LaserDisc demonstrated that movies could be collected as discs; I just needed better marketing.


I have always been fascinated by LaserDisc technology. Long before I had seen a video played from a disc, and shortly after I had listened to my first album on CD, I had the opportunity to watch movies in LD.

It was in a home theater system that belonged to a friend of my father’s, connected to a rear-projection television and a powerful stereo speaker that made the floor rumble. Consider that our family TV was a 20-inch model with a mono speaker and you can imagine why this impressed me. But LaserDisc never went mainstreamand we go directly from vhs tapes to DVD.

LaserDisc was part of a different format war than VHS

But that was his strength.

One of my favorite YouTubers, Technological connectionsmade a great video about the failure of LaserDisc almost a decade ago.

In it he points out that LaserDisc suffered from poor synchronization and an audience that was not entirely prepared for what it offered. People didn’t really understand the concept of watching movies at home. It’s not that LaserDisc was necessarily very expensive. He notes that VHS was more expensive than LaserDisc at the time of release.

What mattered was that LaserDisc was always focused on being the video equivalent of buying a vinyl record. That’s how it was sold to people. VHS, on the other hand, solved the problem of capturing television broadcasts for later viewing. The idea of ​​purchasing pre-recorded movies on a non-recordable VHS came about later, after the proverbial foot of technology was firmly in the door.

So from the beginning, and honestly to this day, LaserDisc is a format that appeals to a specific group of moviegoers, even if its creators would have preferred it to become a mainstream hit.

It already had a built-in “collector culture.”

All the good things hidden up their sleeves.

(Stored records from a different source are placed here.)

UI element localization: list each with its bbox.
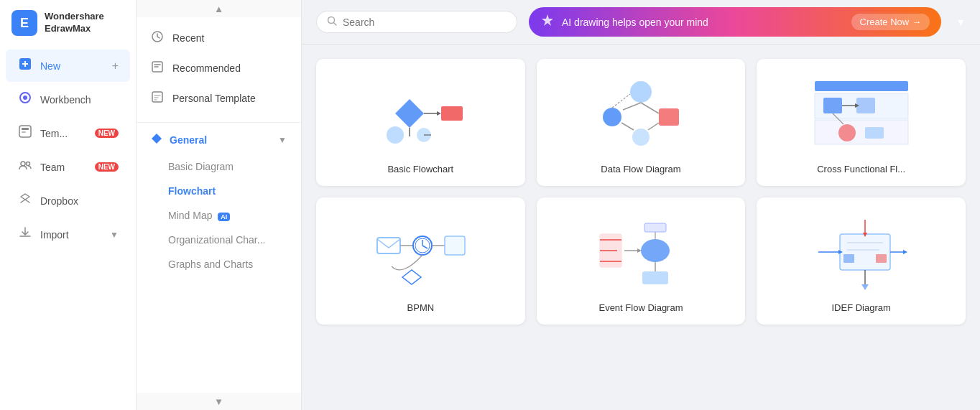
ai-create-now-button[interactable]: Create Now →	[851, 14, 930, 30]
app-name: Wondershare EdrawMax	[45, 11, 104, 35]
svg-point-26	[630, 81, 652, 103]
sub-item-org-chart[interactable]: Organizational Char...	[137, 228, 301, 252]
ai-banner-star-icon	[540, 13, 555, 31]
svg-point-29	[632, 129, 650, 146]
card-label-cross-functional: Cross Functional Fl...	[817, 164, 905, 174]
svg-marker-10	[21, 194, 29, 202]
svg-rect-7	[22, 131, 26, 133]
svg-rect-35	[815, 81, 908, 91]
svg-rect-62	[642, 271, 668, 284]
plus-icon[interactable]: +	[112, 60, 119, 73]
workbench-icon	[17, 90, 33, 108]
svg-point-42	[838, 124, 856, 141]
svg-point-9	[27, 162, 30, 166]
templates-badge: NEW	[95, 129, 119, 138]
card-event-flow[interactable]: Event Flow Diagram	[537, 197, 746, 325]
search-box[interactable]	[316, 11, 517, 33]
svg-marker-14	[152, 134, 162, 144]
card-label-data-flow: Data Flow Diagram	[601, 164, 680, 174]
personal-template-icon	[151, 90, 164, 106]
import-icon	[17, 225, 33, 243]
menu-item-recent[interactable]: Recent	[137, 23, 301, 53]
card-data-flow[interactable]: Data Flow Diagram	[537, 59, 746, 186]
svg-rect-43	[865, 127, 884, 139]
svg-rect-65	[840, 234, 890, 270]
svg-point-27	[603, 108, 621, 126]
menu-item-recommended[interactable]: Recommended	[137, 53, 301, 83]
templates-icon	[17, 124, 33, 142]
card-cross-functional[interactable]: Cross Functional Fl...	[757, 59, 966, 186]
sub-item-flowchart[interactable]: Flowchart	[137, 179, 301, 203]
svg-marker-73	[861, 284, 869, 290]
scroll-down-button[interactable]: ▼	[137, 393, 301, 410]
sidebar-item-templates[interactable]: Tem... NEW	[6, 117, 130, 149]
main-content: AI drawing helps open your mind Create N…	[302, 0, 980, 410]
logo-area: E Wondershare EdrawMax	[0, 0, 136, 46]
card-label-idef: IDEF Diagram	[831, 302, 890, 313]
sidebar-navigation: New + Workbench Tem... NEW Team NEW	[0, 46, 136, 410]
card-bpmn[interactable]: BPMN	[316, 197, 525, 325]
ai-banner[interactable]: AI drawing helps open your mind Create N…	[529, 7, 941, 37]
cards-area: Basic Flowchart	[302, 45, 980, 410]
sidebar-item-workbench-label: Workbench	[40, 94, 91, 106]
sidebar: E Wondershare EdrawMax New + Workbench	[0, 0, 137, 410]
sub-item-basic-diagram[interactable]: Basic Diagram	[137, 154, 301, 179]
svg-rect-6	[22, 128, 29, 130]
general-diamond-icon	[151, 133, 162, 147]
svg-marker-69	[903, 250, 907, 254]
search-input[interactable]	[343, 17, 507, 28]
svg-point-8	[21, 162, 25, 166]
category-general[interactable]: General ▼	[137, 126, 301, 154]
svg-line-34	[612, 94, 630, 108]
ai-badge: AI	[218, 213, 230, 221]
top-bar: AI drawing helps open your mind Create N…	[302, 0, 980, 45]
recommended-icon	[151, 60, 164, 76]
sidebar-item-templates-label: Tem...	[40, 128, 68, 139]
svg-rect-45	[377, 238, 400, 253]
sidebar-item-import[interactable]: Import ▼	[6, 218, 130, 251]
svg-rect-64	[644, 223, 666, 232]
new-icon	[17, 57, 33, 75]
svg-line-33	[648, 123, 659, 130]
svg-rect-13	[152, 92, 162, 102]
card-label-event-flow: Event Flow Diagram	[598, 302, 683, 313]
card-label-bpmn: BPMN	[407, 302, 435, 313]
svg-line-31	[641, 103, 659, 113]
middle-panel: ▲ Recent Recommended Personal Template	[137, 0, 302, 410]
general-chevron-icon[interactable]: ▼	[278, 135, 287, 145]
team-icon	[17, 158, 33, 176]
team-badge: NEW	[95, 162, 119, 172]
card-visual-cross-functional	[804, 70, 919, 157]
card-idef[interactable]: IDEF Diagram	[757, 197, 966, 325]
card-visual-basic-flowchart	[363, 70, 478, 157]
search-icon	[327, 16, 337, 28]
svg-marker-53	[402, 270, 421, 284]
svg-point-22	[387, 126, 404, 144]
menu-item-recommended-label: Recommended	[172, 62, 241, 74]
sidebar-item-workbench[interactable]: Workbench	[6, 83, 130, 116]
sidebar-item-dropbox[interactable]: Dropbox	[6, 185, 130, 217]
scroll-up-button[interactable]: ▲	[137, 0, 301, 17]
menu-divider	[137, 122, 301, 123]
dropbox-icon	[17, 192, 33, 210]
menu-item-personal-template-label: Personal Template	[172, 93, 256, 104]
svg-rect-37	[815, 120, 908, 144]
import-chevron[interactable]: ▼	[110, 230, 119, 240]
menu-item-personal-template[interactable]: Personal Template	[137, 83, 301, 113]
svg-line-50	[422, 246, 427, 248]
sidebar-item-dropbox-label: Dropbox	[40, 195, 78, 207]
sidebar-item-team[interactable]: Team NEW	[6, 151, 130, 183]
svg-rect-77	[876, 254, 887, 263]
ai-banner-text: AI drawing helps open your mind	[562, 17, 844, 28]
svg-rect-38	[823, 98, 842, 113]
sub-item-graphs[interactable]: Graphs and Charts	[137, 252, 301, 276]
sidebar-item-new-label: New	[40, 60, 60, 72]
card-basic-flowchart[interactable]: Basic Flowchart	[316, 59, 525, 186]
recent-icon	[151, 30, 164, 46]
card-visual-bpmn	[363, 209, 478, 295]
banner-dropdown-arrow[interactable]: ▼	[956, 17, 966, 28]
card-label-basic-flowchart: Basic Flowchart	[387, 164, 453, 174]
sub-item-mind-map[interactable]: Mind Map AI	[137, 203, 301, 228]
svg-marker-18	[395, 99, 424, 128]
sidebar-item-new[interactable]: New +	[6, 50, 130, 82]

From the beginning, LaserDisc movies were packaged for people who loved movies and were looking for a way to collect them. Until then, the only real option was to buy a home projector and play movies at an incredible cost. If you think building a home theater is expensive now, in the 1960s and 1970s, you’d have to be a real millionaire for this kind of luxury.

LaserDiscs were the beginning of Criterion Collection films; Long before DVDs, there were LaserDiscs with bonus features included on bonus discs, with liner notes and commentaries. Most people didn’t care about movies more than something to do on a Friday night, but the studios that brought their movies to this new format clearly had more than an idea of ​​the intended audience.

Now you could create a movie collection in the same way that people collect books or records. His own entertainment librarythat you can enjoy in private.

The quality gap really mattered (for a while)

everything is relative

The Escape from LA LaserDisc plays on a Pioneer LaserDisc player placed on top of a Sony Trintiron television. Credit: Sydney Louw Butler/How-To Geek

When VHS finally managed to bring movies into the home through rental or purchase, the quality gap between the two formats was incredibly large.

I don’t even have to delve into my childhood memories, as today I have commercial movies on VHS and LaserDisc to watch. LaserDisc has twice the resolution of VHS and far superior sound, often reaching CD quality. There is no rewinding, the discs do not wear out with use and you can skip directly to the chapter you want.

I even have one of the latest players that can play both sides of a LaserDisc without needing to rotate it manually! If you took care of your discs, the quality would remain consistent, and decades later it was worth it when I analyzed the wear and tear on my VHS titles compared to our LDs.

The collector’s promise on LDs was definitely fulfilled. While disc rot is a rare but real thing, people who bought LaserDisc copies of movies 40 years ago could realistically still watch and enjoy them today. The only reason for leaving LD was that DVD and later Blu-ray offered much better quality. The technology did not fail; It was simply surpassed.

Which vinyl turned out well and LaserDisc didn’t?

Master self-deception

DVDs and BDs are based on LDs, at least in spirit, if not technologically. However, they don’t benefit from vinyl’s (undeserved) mystique, which has helped it survive and even thrive among audiophiles. Vinyl fans might fool themselves into believing that vinyl sounds better than modern high-quality digital, but the same trick won’t work with LaserDisc.


LaserDisc has its charms and warm analog appearance, but no sane person could claim that its image quality is in any way better than DVD. So LaserDisc won’t become the video equivalent of vinyl, but it will remain the only format in which some films are still preserved, and for those incredible covers with art and information that may not exist anywhere else.